While it is true that local dockers and seaman hit the headlines by leading strike action, nobody pointed out that the dockers of London and Southampton benefited from the subsequent improvement in pay and conditions. Instead, the perception of truculent Merseysiders continued to grow.
Industry after industry left the area, mainly because after the British entry into the EC the Western seaboard was superfluous, as the bulk of cargo traffic was between Europe and the South Coast. However, the fact that in the space of ten years Merseyside lost the likes of Dunlop, Tate and Lyle* Kraft foods, and saw the erosion of its shipbuilding industry, itself part of a world wide trend, only heightened the sense that Merseysiders were work-shy and antagonistic toward employers.
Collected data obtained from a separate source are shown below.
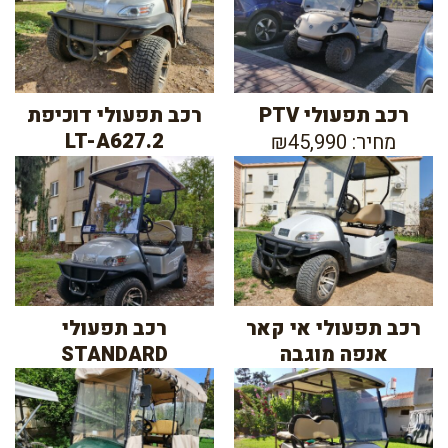
רכב תפעולי PTV
רכב תפעולי דוכיפת
LT-A627.2
מחיר: ₪45,990
רכב תפעולי אי קאר
רכב תפעולי
אנפה מוגבה
STANDARD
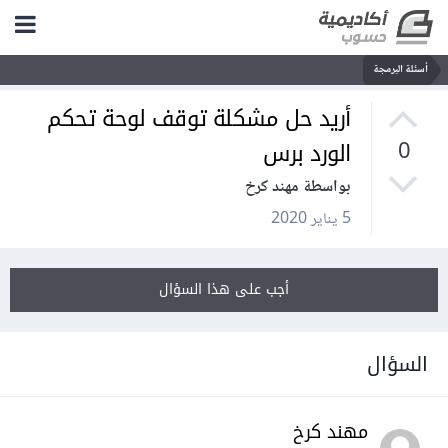
أسئلة البرمجة
أريد حل مشكلة توقف لوحة تحكم
الورد برس
0
بواسطة مهند كرخ
5 يناير 2020
أجب على هذا السؤال
السؤال
مهند كرخ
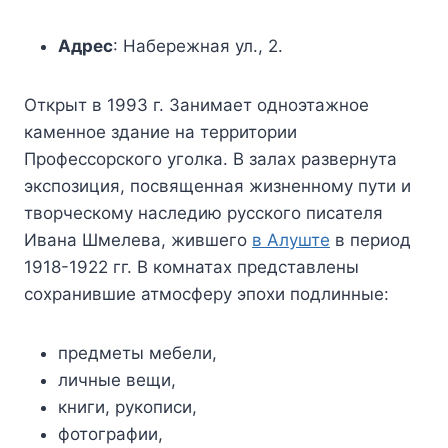
Адрес
: Набережная ул., 2.
Открыт в 1993 г. Занимает одноэтажное
каменное здание на территории
Профессорского уголка. В залах развернута
экспозиция, посвященная жизненному пути и
творческому наследию русского писателя
Ивана Шмелева, жившего
в Алуште
в период
1918-1922 гг. В комнатах представлены
сохранившие атмосферу эпохи подлинные:
предметы мебели,
личные вещи,
книги, рукописи,
фотографии,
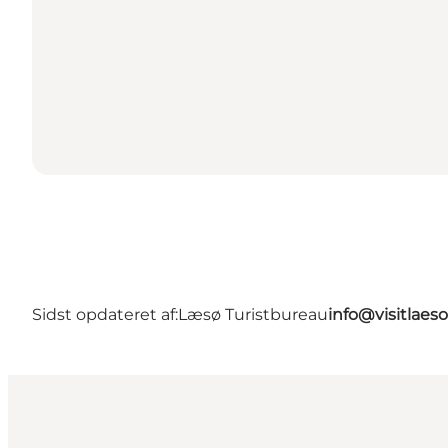
Sidst opdateret af:
Læsø Turistbureau
info@visitlaes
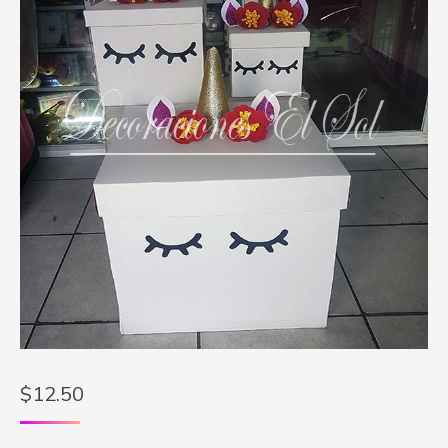
$
12.50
Then the life-hating Thatcher government decided to put the lights out altogether and ushered in the new dark ages. Indeed, at one stage the Thatcherites almost ripped up the main rail link between Liverpool and London! With employment at between ten and twenty percent throughout most of the eighties and nineties the region's poverty eventually drew the attention of the European Commission, which promptly injected a billion pounds into the area.
Ironic, then, that many of those responsible for the attempt to regenerate Merseyside were Germans, some of whom might actually have taken part in the bombing of Liverpool. As for the British, some of them couldn't give a damn whether its citizens lived or died.
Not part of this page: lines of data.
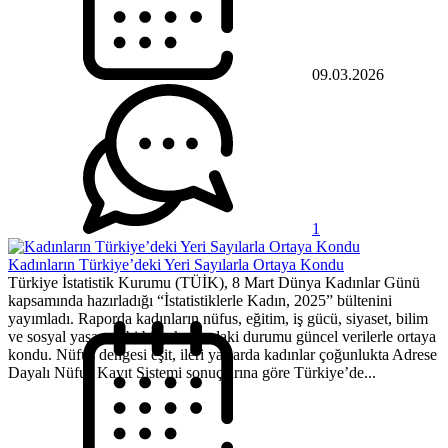
09.03.2026
1
Kadınların Türkiye’deki Yeri Sayılarla Ortaya Kondu
Türkiye İstatistik Kurumu (TÜİK), 8 Mart Dünya Kadınlar Günü
kapsamında hazırladığı “İstatistiklerle Kadın, 2025” bültenini
yayımladı. Raporda kadınların nüfus, eğitim, iş gücü, siyaset, bilim
ve sosyal yaşam gibi birçok alandaki durumu güncel verilerle ortaya
kondu. Nüfus dengesi eşit, ileri yaşlarda kadınlar çoğunlukta Adrese
Dayalı Nüfus Kayıt Sistemi sonuçlarına göre Türkiye’de...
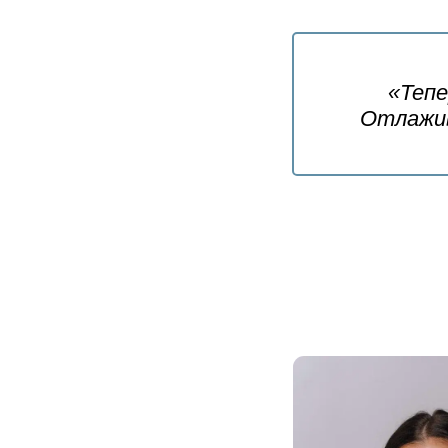
«Тепе
Отлажив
Of course, the attacks on Liverpool have a long history and they almost all originate from the fact that Liverpool is a city built and inhabited by people from alien traditions. Jews, Irish and many more ethnic groups all found their way to Liverpool in the nineteenth century. All were victims of oppression of one sort, all were viewed with deep distrust.
The Jews because they were millennial scapegoats, the Irish because they were, in the main, Catholics. Even the famine displaced Irish protestants were regarded as belonging to a rogue strain of Christianity.
Imagine, then, England in 1846, when England's population was sixteen million.
This newly Protestant country, filled with fear and loathing of Catholics to the point where the execution of them had been commonplace, was suddenly host to 300,000 destitute Irish, with most of them Catholics, and almost all of them located in Liverpool.
Out of Ireland's population of 8 million at least one million had died and 1 million were in flight. So, one in eight of the Irish died of hunger. If those statistics and percentages had been repeated among Ethiopia's population of 54 million in the famine of the 80's we would have seen seven million dead rather than the still lamentable total of approximately one million.
Given the scale of the catastrophe it would seem that pity for the Irish refugees was called for, but it was not forthcoming.
"Imagine no possessions..."
Observing Britain's current climate of hostility toward refugees/asylum seekers it is not difficult to imagine the hatred the Irish encountered. The shock waves would have travelled the length of the land, and the myth making forces must have gone into overdrive as the aliens were demonised and driven into cellars and workhouses,
"The long and winding road led me straight to your door..."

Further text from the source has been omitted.